### Provided data
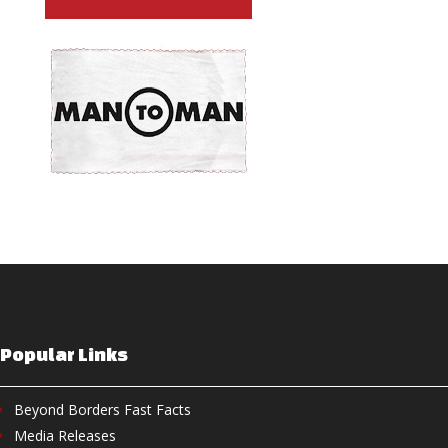
Popular Links
Beyond Borders Fast Facts
Media Releases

### Task objective
Output the full listing above exactly, excluding all pictures.

### Response to this task
Popular Links
Beyond Borders Fast Facts
Media Releases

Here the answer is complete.